Segment Open

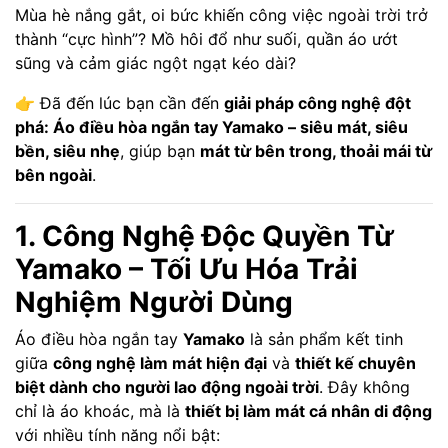
Mùa hè nắng gắt, oi bức khiến công việc ngoài trời trở
thành “cực hình”? Mồ hôi đổ như suối, quần áo ướt
sũng và cảm giác ngột ngạt kéo dài?
👉 Đã đến lúc bạn cần đến
giải pháp công nghệ đột
phá: Áo điều hòa ngắn tay Yamako – siêu mát, siêu
bền, siêu nhẹ
, giúp bạn
mát từ bên trong, thoải mái từ
bên ngoài
.
1. Công Nghệ Độc Quyền Từ
Yamako – Tối Ưu Hóa Trải
Nghiệm Người Dùng
Áo điều hòa ngắn tay
Yamako
là sản phẩm kết tinh
giữa
công nghệ làm mát hiện đại
và
thiết kế chuyên
biệt dành cho người lao động ngoài trời
. Đây không
chỉ là áo khoác, mà là
thiết bị làm mát cá nhân di động
với nhiều tính năng nổi bật:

Segment Closed

### [The problem]
Leave the pictures behind and repeat each entry exactly.

### [Output of the exercise]
Mùa hè nắng gắt, oi bức khiến công việc ngoài trời trở
thành “cực hình”? Mồ hôi đổ như suối, quần áo ướt
sũng và cảm giác ngột ngạt kéo dài?
👉 Đã đến lúc bạn cần đến
giải pháp công nghệ đột
phá: Áo điều hòa ngắn tay Yamako – siêu mát, siêu
bền, siêu nhẹ
, giúp bạn
mát từ bên trong, thoải mái từ
bên ngoài
.
1. Công Nghệ Độc Quyền Từ
Yamako – Tối Ưu Hóa Trải
Nghiệm Người Dùng
Áo điều hòa ngắn tay
Yamako
là sản phẩm kết tinh
giữa
công nghệ làm mát hiện đại
và
thiết kế chuyên
biệt dành cho người lao động ngoài trời
. Đây không
chỉ là áo khoác, mà là
thiết bị làm mát cá nhân di động
với nhiều tính năng nổi bật:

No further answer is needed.